Nonagénaire et désormais un peu en retrait du débat politique outre-Atlantique, Zbigniew Brzezinski continue de susciter tous les fantasmes et les théories du complot. «Il suffit pour s'en persuader de saisir son nom sur Internet et très vite apparaît un inquiétant personnage qui tire les ficelles de la politique américaine, favorisant l'avènement d'un gouvernement mondial au travers du Council on Foreign Relations ou la Commission trilatérale quand il n'est pas celui qui a favorisé l'essor d'Al-Qaeda au travers de son soutien aux moudjahidin afghans», ironise l'auteur.

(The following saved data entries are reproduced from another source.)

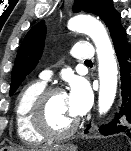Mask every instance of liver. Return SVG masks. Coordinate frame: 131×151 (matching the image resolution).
<instances>
[{
	"label": "liver",
	"mask_w": 131,
	"mask_h": 151,
	"mask_svg": "<svg viewBox=\"0 0 131 151\" xmlns=\"http://www.w3.org/2000/svg\"><path fill=\"white\" fill-rule=\"evenodd\" d=\"M36 150H40V151H52V150H56V148H41V149H36Z\"/></svg>",
	"instance_id": "obj_1"
}]
</instances>
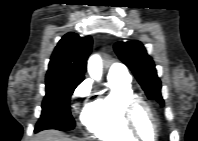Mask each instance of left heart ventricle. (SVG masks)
I'll use <instances>...</instances> for the list:
<instances>
[{"mask_svg": "<svg viewBox=\"0 0 198 141\" xmlns=\"http://www.w3.org/2000/svg\"><path fill=\"white\" fill-rule=\"evenodd\" d=\"M136 125L145 140H152L155 137V125L144 107H140L137 111Z\"/></svg>", "mask_w": 198, "mask_h": 141, "instance_id": "obj_1", "label": "left heart ventricle"}]
</instances>
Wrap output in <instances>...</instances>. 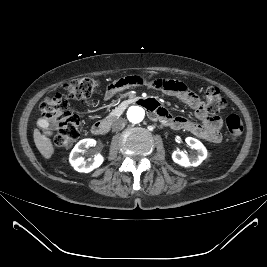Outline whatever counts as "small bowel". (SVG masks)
Here are the masks:
<instances>
[{"label": "small bowel", "mask_w": 267, "mask_h": 267, "mask_svg": "<svg viewBox=\"0 0 267 267\" xmlns=\"http://www.w3.org/2000/svg\"><path fill=\"white\" fill-rule=\"evenodd\" d=\"M144 80L140 76H127L112 82L106 91L105 98L110 99L116 93L143 84ZM152 85L166 94L176 96L184 104L190 107L199 121L193 122L182 116H172L165 108L156 102V115L165 125L175 130H185L193 135L204 139L210 143H219L222 140V120L210 115L206 105L201 98L187 85L177 80L159 79L152 82Z\"/></svg>", "instance_id": "small-bowel-1"}]
</instances>
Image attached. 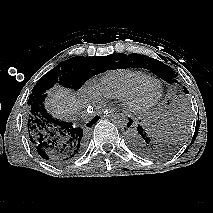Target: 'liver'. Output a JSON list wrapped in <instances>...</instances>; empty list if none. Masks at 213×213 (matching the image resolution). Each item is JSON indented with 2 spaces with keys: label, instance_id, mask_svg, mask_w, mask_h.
Returning a JSON list of instances; mask_svg holds the SVG:
<instances>
[{
  "label": "liver",
  "instance_id": "1",
  "mask_svg": "<svg viewBox=\"0 0 213 213\" xmlns=\"http://www.w3.org/2000/svg\"><path fill=\"white\" fill-rule=\"evenodd\" d=\"M47 107L57 117L70 118L81 108V101L68 89L56 87L49 95Z\"/></svg>",
  "mask_w": 213,
  "mask_h": 213
}]
</instances>
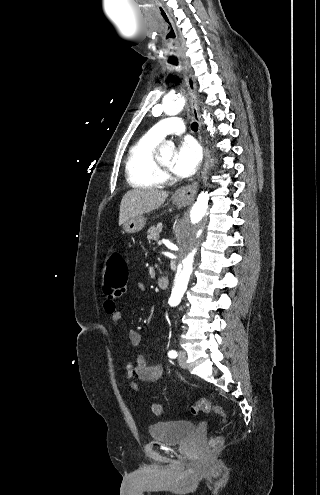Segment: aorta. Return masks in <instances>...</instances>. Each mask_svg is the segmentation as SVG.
<instances>
[{
	"mask_svg": "<svg viewBox=\"0 0 320 495\" xmlns=\"http://www.w3.org/2000/svg\"><path fill=\"white\" fill-rule=\"evenodd\" d=\"M186 105V99L183 96H167L162 101V106H155L153 113L161 110L168 116H175L180 113ZM204 121L207 130L213 136L215 128L209 113H204ZM175 146L173 143L164 144L160 153L172 152ZM217 206L210 199L208 192H201L190 210L181 223L178 225L176 237L179 246V266L174 279L173 289L169 304L177 306L187 290L190 276L193 271V263L198 253L199 244L212 225V219L217 211ZM201 231V233H200ZM200 233V234H199Z\"/></svg>",
	"mask_w": 320,
	"mask_h": 495,
	"instance_id": "aorta-1",
	"label": "aorta"
}]
</instances>
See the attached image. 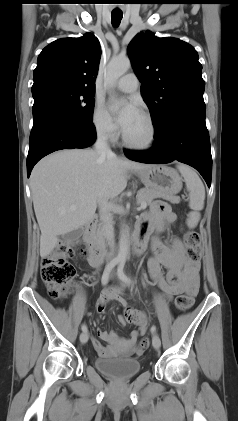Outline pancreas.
Returning a JSON list of instances; mask_svg holds the SVG:
<instances>
[{
    "mask_svg": "<svg viewBox=\"0 0 238 421\" xmlns=\"http://www.w3.org/2000/svg\"><path fill=\"white\" fill-rule=\"evenodd\" d=\"M156 198H164L173 203H175V201L177 200V198L175 197L168 196L156 189H150V188L141 189L136 196L138 204H146V205L151 204V202ZM98 235L101 236L102 233L99 231Z\"/></svg>",
    "mask_w": 238,
    "mask_h": 421,
    "instance_id": "pancreas-1",
    "label": "pancreas"
}]
</instances>
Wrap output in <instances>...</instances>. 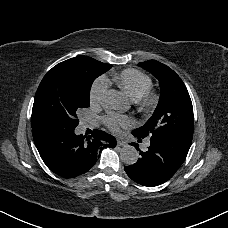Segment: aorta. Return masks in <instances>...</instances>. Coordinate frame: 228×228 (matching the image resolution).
<instances>
[{"label":"aorta","mask_w":228,"mask_h":228,"mask_svg":"<svg viewBox=\"0 0 228 228\" xmlns=\"http://www.w3.org/2000/svg\"><path fill=\"white\" fill-rule=\"evenodd\" d=\"M104 105L108 109L124 111L128 108L127 98L117 90L110 89L106 92ZM121 160L127 165H133L139 158V152L135 147L125 145L120 152Z\"/></svg>","instance_id":"762f6f07"}]
</instances>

Né en Pologne et arrivé sur le continent nord-américain avec son père, nommé consul à Montréal juste avant la guerre, ce brillant universitaire s'installa vite aux Etats-Unis, «un pays où un homme appelé Zbigniew Brzezinski peut se faire un nom sans en changer», notait-il avec humour. Jamais, pourtant, il n'oublia l'histoire tragique de son pays d'origine. «Son objectif, fixé dès sa jeunesse, était de détruire l'Empire soviétique, faire cesser sa mainmise sur l'Europe de l'Est et faire imploser l'URSS elle-même», relève Justin Vaïsse en soulignant son habilité et sa souplesse tactique, misant à la fois sur le dialogue et la fermeté dans la mise en œuvre de cette stratégie quand il était aux affaires. C'est un «faucon rusé», et non pas un néoconservateur. Un peu en porte-à-faux aux débuts de la présidence Carter, commencée sous le signe de la détente - ligne qu'incarnait le secrétaire d'Etat, Cyrus Vance, en conflit ouvert avec Brzezinski -, il reprend l'ascendant avec l'invasion soviétique de l'Afghanistan et la crise des euromissiles, qui marquent un retour de la guerre froide. Ses premières recherches à Harvard portaient sur l'Union soviétique. Il ne cessa de se passionner sur le sujet même si dans l'Histoire, Zbigniew Brzezinski reste surtout celui qui concrétisa l'intense relation avec Pékin amorcée par Henry Kissinger. Au-delà des enjeux économiques, c'était aussi une alliance de revers face à Moscou. Il était depuis longtemps convaincu que l'URSS, sclérosée, n'était pas éternelle car elle avait perdu toute attractivité idéologique depuis les années 50 et raté la course économique avec l'Occident. Elle n'en représentait pas moins toujours «une menace unidimensionnelle» de par sa puissance militaire toujours réelle à l'époque et qu'elle redevient aujourd'hui.

A bien des égards, Zbigniew Brzezinski était et reste inclassable. Plutôt «colombe» sur le Moyen-Orient, tiède face à la première guerre d'Irak, farouchement opposé à l'intervention de 2003 et, de longue date, favorable à la création d'un Etat palestinien au côté d'Israël, il est depuis toujours partisan de la fermeté en Europe face à l'URSS puis la Russie agressive de Poutine, ou auparavant face à la Serbie de Slobodan Milosevic. Après la chute du Mur, il tenta de repenser la nouvelle réalité du monde et le rôle que peuvent y jouer les Etats-Unis. «Plutôt que l'accommodement, il recommande une grande stratégie de "pluralisme géopolitique" sur le territoire de l'ex-bloc de l'Est, qui force Moscou à admettre la réalité d'après-guerre froide et à cesser de nourrir le rêve postimpérial», note Justin Vaïsse. Il développait ces thèses dans l'un de ses livres les plus célèbres, le Grand Echiquier, publié en 1997. Cette stratégie ne fut pas un succès.

A ceux qui justifient l'actuel revanchisme du Kremlin par les humiliations subies dans les années 90 et, en premier lieu, par l'avancée de l'Otan comme de l'Union européenne vers l'Est, il rétorque que si les pays baltes, la Roumanie ou la Pologne étaient restés hors des structures euroatlantiques, ils seraient dans la situation de l'Ukraine, amputée et déstabilisée par Moscou. Plus que beaucoup d'autres, il était conscient de l'enjeu fondamental que représentait ce pays, rappelant dès les années 90 : «Sans l'Ukraine, la Russie cesse d'être un empire mais avec une Ukraine subvertie, puis subordonnée, la Russie redevient un empire.»